How to Minimize the Need for Remediation in Cannabis Cultivation
/In recent years, some cannabis cultivators in states where remediation is legal have implemented a 100% remediation strategy wherein all crops are remediated – always. The goal is to ensure every plant passes contaminant testing. However, remediation shouldn’t be a blanket fix for potential contamination. A better strategy is to prevent contamination thereby reducing the need for and expense of 100% remediation.
The truth is we don’t entirely know how remediation affects cannabis. Currently, remediation is considered to be safe by the U.S. Food & Drug Administration (FDA) for several food crops, but there is little data available for cannabis plants.
While the information we have today seems to show that remediation through common methods like gamma-irradiation doesn’t make cannabis unsafe for human consumption, there is also scientific evidence showing that remediation affects the volatile terpenes in cannabis plants.
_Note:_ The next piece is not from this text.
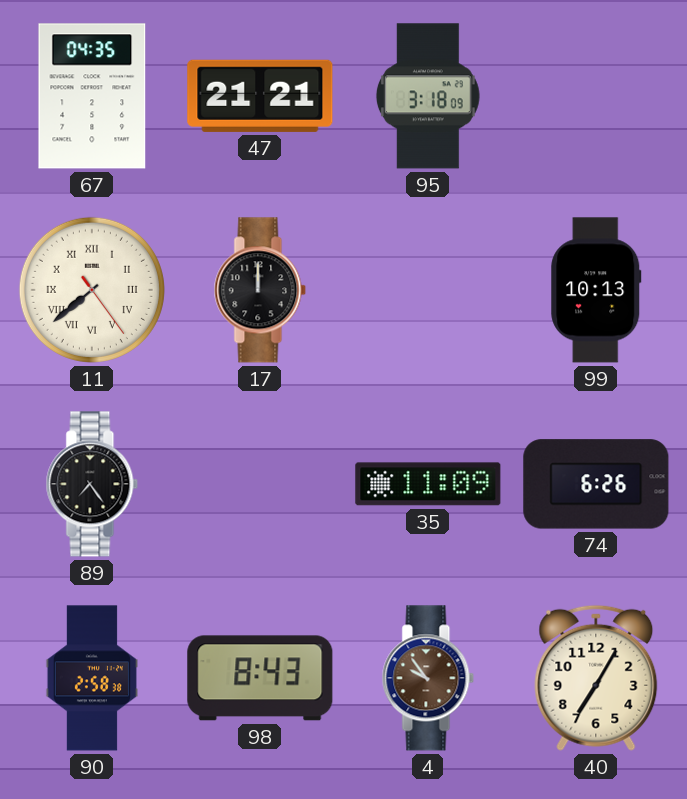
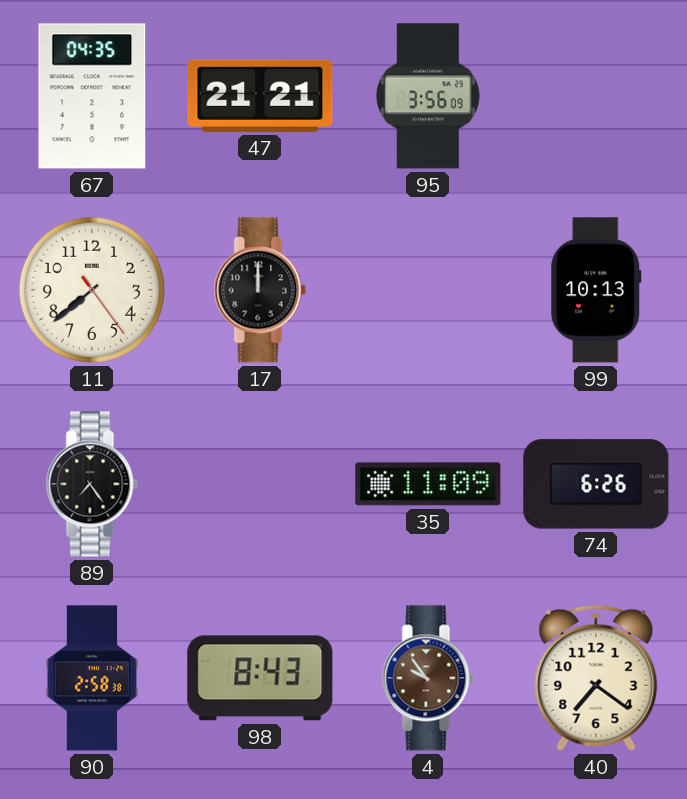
95: 3:18 -> 3:56
11 numerals: Roman -> Arabic
40: 7:05 -> 7:21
RELATED READING: The Food Safety Modernization Act and the Cannabis Industry
A 2016 study, Evaluating the Effects of Gamma-Irradiation for Decontamination of Medicinal Cannabis, found that gamma-irradiation resulted in “a reduction of some terpenes present in the cannabis.”
In fact, the study found “irradiation had a measurable effect on the content of multiple cannabis terpenes, mainly on the more volatile terpenes. Reduction of affected terpenes was in general between 10 and 20%, but for some components, this may be as much as 38%.”
In an industry where terpenes matter more to consumers every day, a 10-38% reduction is significant. For bio365 customers who choose our media in part to increase terpenes, remediation reverses some of the benefits that the cultivator wants.
Reduce the Need for Remediation with Improved Quality Control
Of course, remediation has its place to ensure consumers receive safe cannabis products, but again, it shouldn’t be a blanket fix. First, it’s too expensive to remediate every plant, and second, prevention is a better solution.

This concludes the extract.